— Это у вас, батенька, просто-таки глупо, а это вот низко и отнюдь не достойно воспевания, — объявлял он, не обинуясь, каждому в лицо.
Зато мало-мальски сносные стихи он хвалил так же чистосердечно, а за всякий особенно звучный стих, особенно удачное сравнение с умилением заключал юного автора в объятия и производил его чуть ли не в гении.
Хотя лицеисты исподтишка и подсмеивались над его эксцентричными выходками и чрезмерною чувствительностью, но в то же время жалели его, любили за прямоту и мягкость, как больного старшего брата, и охотно навещали чудака в его убогой комнатке, расположенной в том же коридоре, как и их собственные камеры.
Недели за три до 30 августа наиболее излюбленные Иконниковым мальчуганы (Илличевский, Пушкин, Пущин, Горчаков и еще человека два-три) были приглашены им к себе на особое совещание. Молча приняв гостей, он торжественным движением руки предложил им усесться, а сам зашагал по комнате.
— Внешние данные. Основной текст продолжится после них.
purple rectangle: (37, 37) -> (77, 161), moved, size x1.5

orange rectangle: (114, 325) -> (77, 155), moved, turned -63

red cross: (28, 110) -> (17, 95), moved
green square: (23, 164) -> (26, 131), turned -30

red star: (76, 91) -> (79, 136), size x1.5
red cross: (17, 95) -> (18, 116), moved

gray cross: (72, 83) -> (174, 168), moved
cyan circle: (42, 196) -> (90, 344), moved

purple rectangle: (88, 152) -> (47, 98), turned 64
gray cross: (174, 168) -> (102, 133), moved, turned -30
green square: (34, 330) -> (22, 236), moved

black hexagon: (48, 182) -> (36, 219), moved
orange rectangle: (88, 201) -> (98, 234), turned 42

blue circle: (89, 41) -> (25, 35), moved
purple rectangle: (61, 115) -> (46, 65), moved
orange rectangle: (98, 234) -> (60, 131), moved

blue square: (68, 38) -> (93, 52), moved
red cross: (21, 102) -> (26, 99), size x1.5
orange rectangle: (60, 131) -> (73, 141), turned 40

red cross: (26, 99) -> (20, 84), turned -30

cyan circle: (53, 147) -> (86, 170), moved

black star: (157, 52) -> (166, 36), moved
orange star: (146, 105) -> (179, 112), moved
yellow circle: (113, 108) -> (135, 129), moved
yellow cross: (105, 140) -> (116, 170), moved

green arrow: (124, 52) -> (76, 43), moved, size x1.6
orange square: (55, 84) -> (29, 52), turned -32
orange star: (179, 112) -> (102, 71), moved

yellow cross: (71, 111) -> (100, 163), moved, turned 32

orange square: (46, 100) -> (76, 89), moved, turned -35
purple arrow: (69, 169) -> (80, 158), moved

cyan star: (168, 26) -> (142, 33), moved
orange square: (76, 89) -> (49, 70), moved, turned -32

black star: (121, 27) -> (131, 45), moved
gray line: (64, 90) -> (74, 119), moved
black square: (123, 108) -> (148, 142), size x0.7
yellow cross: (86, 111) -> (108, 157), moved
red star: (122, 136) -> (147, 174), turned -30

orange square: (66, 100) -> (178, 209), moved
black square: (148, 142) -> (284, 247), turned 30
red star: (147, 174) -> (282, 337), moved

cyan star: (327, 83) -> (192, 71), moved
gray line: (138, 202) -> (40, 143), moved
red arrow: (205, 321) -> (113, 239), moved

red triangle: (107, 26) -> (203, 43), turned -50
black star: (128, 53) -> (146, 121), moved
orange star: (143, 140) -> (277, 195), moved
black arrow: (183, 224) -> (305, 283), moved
Молоденькие гости, не смея прервать его размышлений, следили за ним глазами и тихонько перешептывались. Сухопарый и длинный, как жердь, с развевающимися около тоненьких петушиных ног полами сюртука, с обмотанным вокруг шеи черным шарфом, с беспорядочно всклоченными волосами, бледным, впалым лицом и лихорадочно вспыхивающим взором, Иконников, ни дать ни взять, напоминал какого-то средневекового звездочета или алхимика, погруженного всецело в таинства своей науки и забывшего окружающий его мир. Хождение его длилось, однако, слишком долго, так что один из мальчиков решился наконец громко напомнить хозяину об их присутствии:
— Александр Николаич! А, Александр Николаич!
Тот остановился как вкопанный и дико огляделся кругом.
— А? Что? Кто это звал меня?
— Мы все ждем, зачем вы нас созвали.
— Я созвал? Вот вздор! Галиматья!
Лицеисты, уже не стесняясь, захихикали.
— Да вы никак ослепли, Александр Николаевич, не видите нас?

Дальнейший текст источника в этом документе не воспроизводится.